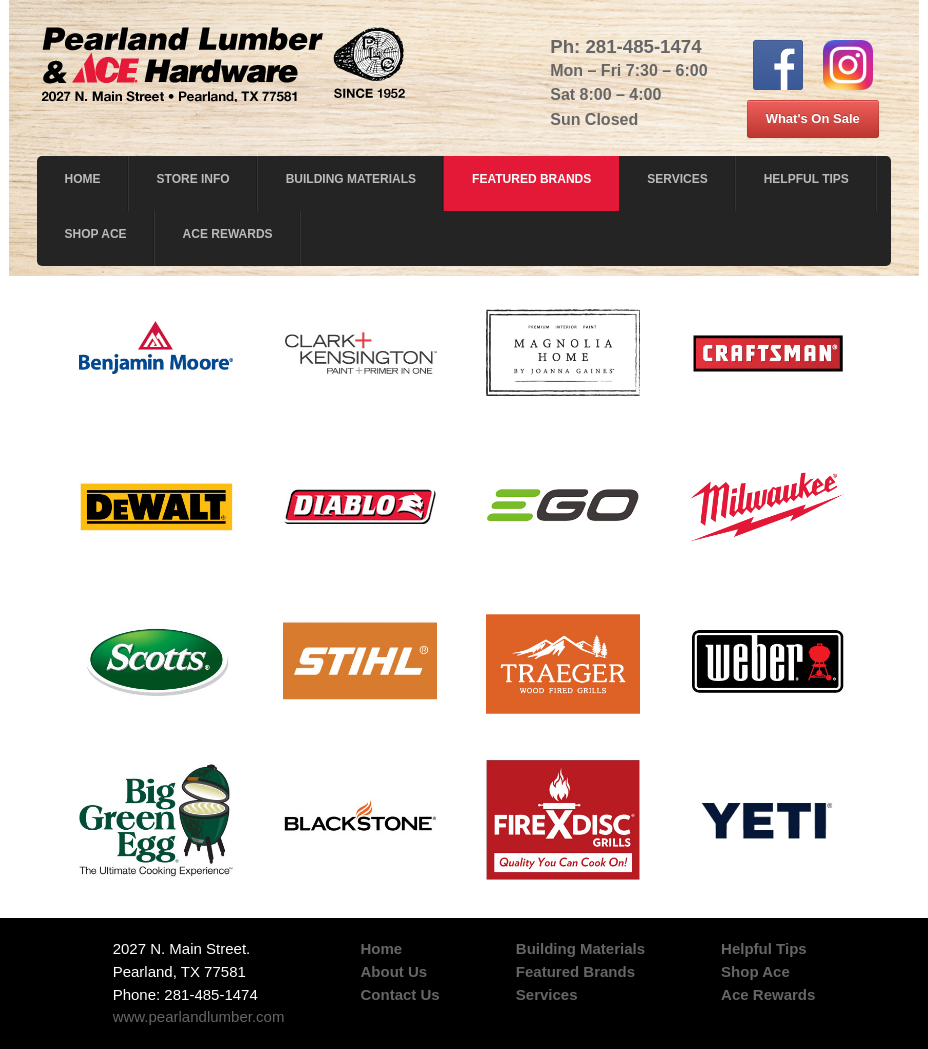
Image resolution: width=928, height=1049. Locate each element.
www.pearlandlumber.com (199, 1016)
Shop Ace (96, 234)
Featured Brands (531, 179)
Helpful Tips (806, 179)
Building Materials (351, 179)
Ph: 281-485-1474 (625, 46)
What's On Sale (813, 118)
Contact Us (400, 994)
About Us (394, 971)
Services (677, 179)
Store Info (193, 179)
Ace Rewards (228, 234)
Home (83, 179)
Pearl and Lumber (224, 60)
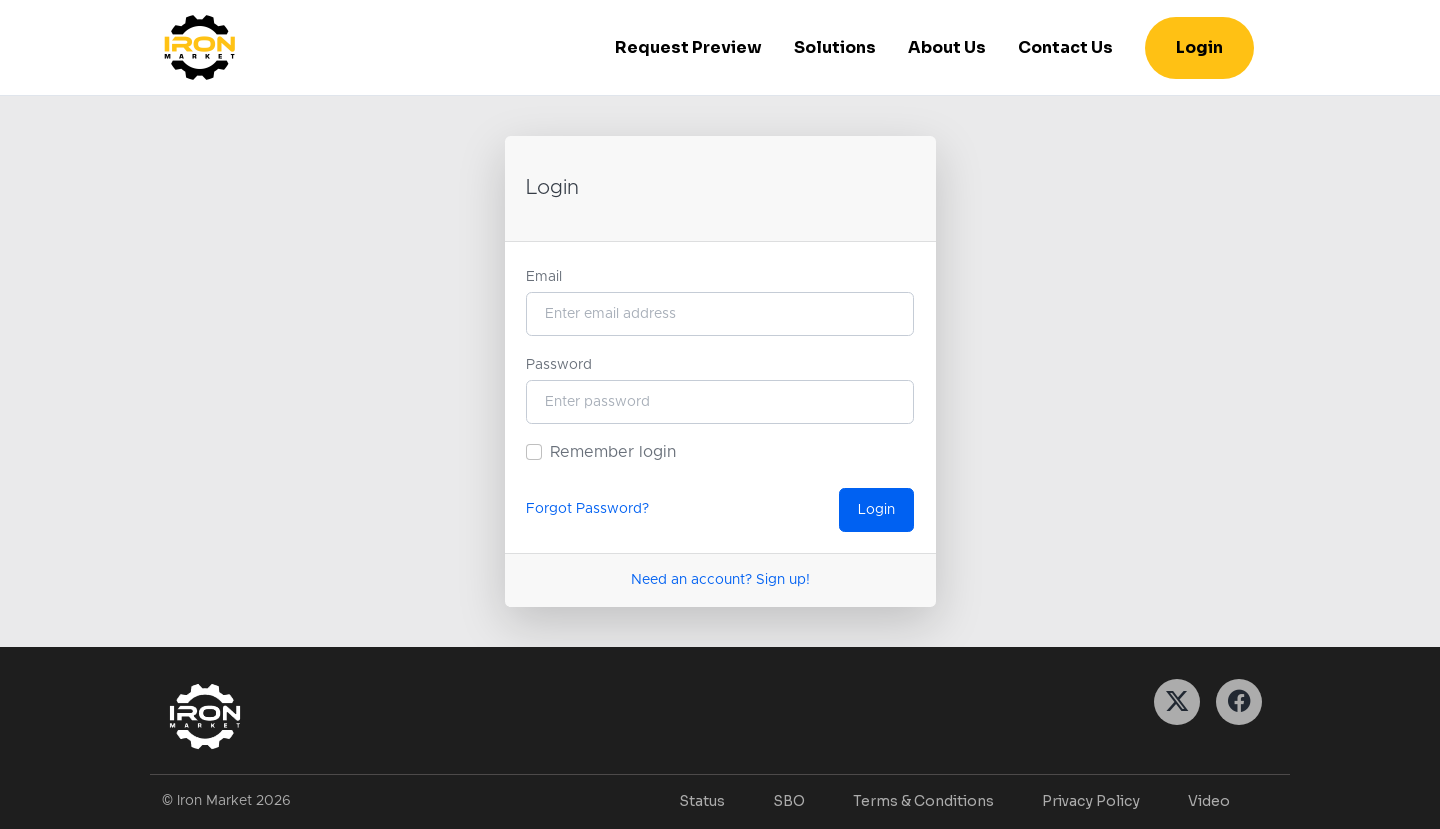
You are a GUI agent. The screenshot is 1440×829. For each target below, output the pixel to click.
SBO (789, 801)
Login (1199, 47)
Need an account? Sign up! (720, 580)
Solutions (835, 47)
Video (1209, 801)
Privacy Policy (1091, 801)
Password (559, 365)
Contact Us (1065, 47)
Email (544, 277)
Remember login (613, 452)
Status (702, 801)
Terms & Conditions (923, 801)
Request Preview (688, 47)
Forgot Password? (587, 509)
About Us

• • • • •

DIRECTIONS
What lines above contain "each"? Copy them out.

RESPONSE TO THE EXERCISE
Image resolution: width=928, height=1049. Locate each element.
You are a GUI agent. The screenshot is 1440×829. For each target below, output the pixel to click.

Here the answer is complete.